Co-Authored-By: Claude Opus 4.6 &lt;noreply@anthropic.com&gt;
diff --git a/README.md b/README.md
@@ -54,6 +54,7 @@ https://github.com/user-attachments/assets/3f5f0c48-ff3f-4b9b-985b-59ad0b2ea97c
 
 ## Update
 
+- [Feb 15 2026] Stage Advantage **advantage labels** (`Task_A/advantage/`) released on [Hugging Face](https://huggingface.co/datasets/OpenDriveLab-org/Kai0) and [ModelScope](https://www.modelscope.cn/datasets/OpenDriveLab/Kai0).
 - [Feb 15 2026] Release of the **Train-Deploy Alignment** module: data augmentation (time scaling, space mirroring), DAgger data collection, inference with temporal smoothing/ensembling and RTC, and HDF5-to-LeRobot conversion.
 - [Feb 14 2026] Release of the **Stage Advantage** module: advantage estimator training, evaluation, GT labeling, and AWBC training pipeline.
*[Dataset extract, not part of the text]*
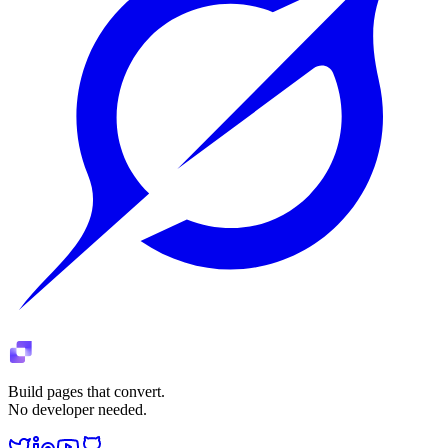
Build pages that convert.
No developer needed.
 - [Feb 10 2026] Initial release of the **Model Arithmetic** module with support for both JAX and PyTorch checkpoints (not tested thoroughly).
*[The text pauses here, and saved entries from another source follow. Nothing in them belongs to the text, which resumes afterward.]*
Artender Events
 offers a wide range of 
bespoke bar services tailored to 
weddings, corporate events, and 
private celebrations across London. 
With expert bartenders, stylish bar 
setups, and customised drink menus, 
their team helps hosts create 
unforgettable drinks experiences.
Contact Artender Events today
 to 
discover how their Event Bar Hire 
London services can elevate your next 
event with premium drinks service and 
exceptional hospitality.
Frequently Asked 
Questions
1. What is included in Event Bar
@@ -212,7 +213,7 @@ Checkpoints are written to the config’s checkpoint directory. You can then use
 - [x] Model Arithmetic: code of different baselines for weight-space interpolation
 - [x] Stage Advantage: code, data (advantage labels), and checkpoints
 - [x] Train-Deploy Alignment: data augmentation, DAgger, inference (temporal smoothing, ensembling, RTC)
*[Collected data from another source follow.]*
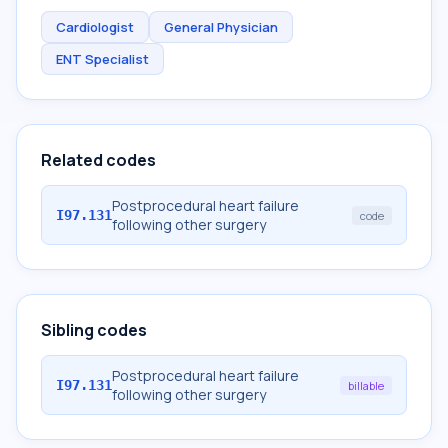
Cardiologist
General Physician
ENT Specialist
Related codes
Postprocedural heart failure
I97.131
code
following other surgery
Sibling codes
Postprocedural heart failure
I97.131
billable
following other surgery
-- [ ] HuggingFace & ModelScope: upload Stage Advantage data and checkpoints
+- [x] HuggingFace & ModelScope: Stage Advantage data (`Task_A/advantage/`) and checkpoints uploaded
 
 ## Model Arithmetic
 
diff --git a/stage_advantage/README.md b/stage_advantage/README.md
@@ -22,7 +22,7 @@ This module implements a pipeline for training an **Advantage Estimator** and us
 
 **End-to-end order for AWBC:** (1) Stage 0 on data with `progress` → optional for Stage 1. (2) Stage 1 → train estimator. (3) Stage 2 → run eval on your dataset so it gets `data_PI06_100000/` or `data_KAI0_100000/` with advantage columns. (4) Run Stage 0 again with `--advantage-source absolute_advantage` on that dataset (e.g. via `gt_labeling.sh` with `DATA_PATH` = the repo you ran eval on, and source subdirs `data_PI06_100000` / `data_KAI0_100000`). (5) Point AWBC config `repo_id` at the resulting advantage-labeled directory and run Stage 3 training.
 
-**Pre-annotated data:** The downloaded dataset includes **`data/Task_A/advantage`**, a fully annotated advantage dataset that can be used **directly for AWBC training** (Stage 3) without running Stage 0–2. Set the AWBC config `repo_id` to that path and run training.
+**Pre-annotated data:** The released dataset includes **`Task_A/advantage/`**, a fully annotated advantage dataset that can be used **directly for AWBC training** (Stage 3) without running Stage 0–2. It is available in both the [Hugging Face](https://huggingface.co/datasets/OpenDriveLab-org/Kai0) and [ModelScope](https://www.modelscope.cn/datasets/OpenDriveLab/Kai0) dataset repos. After downloading (e.g. via `scripts/download_dataset.py`), set the AWBC config `repo_id` to the local path (e.g. `<repo_root>/data/Task_A/advantage`) and run training.
 
 ---
 
diff --git a/stage_advantage/awbc/README.md b/stage_advantage/awbc/README.md
@@ -19,7 +19,7 @@ Each uses `base_config=DataConfig(prompt_from_task=True)` so that the dataset’
 1. **Advantage dataset**  
    The data must have `task_index` in each parquet and `meta/tasks.jsonl` (prompt strings per `task_index`).
 
-   **Pre-annotated data:** The downloaded dataset includes **`data/Task_A/advantage`**, a fully annotated advantage dataset that can be used **directly for AWBC training** (no need to run Stage 0–2 first). Set the AWBC config `repo_id` to that path and run the training commands below.
+   **Pre-annotated data:** The released dataset includes **`Task_A/advantage/`**, a fully annotated advantage dataset that can be used **directly for AWBC training** (no need to run Stage 0–2 first). It is available in both the [Hugging Face](https://huggingface.co/datasets/OpenDriveLab-org/Kai0) and [ModelScope](https://www.modelscope.cn/datasets/OpenDriveLab/Kai0) dataset repos. After downloading, set the AWBC config `repo_id` to the local path (e.g. `<repo_root>/data/Task_A/advantage`) and run the training commands below.
 
    To build your own advantage dataset instead:
    - Run **Stage 2** (eval) on your dataset → get `data_PI06_100000/` or `data_KAI0_100000/` with advantage columns.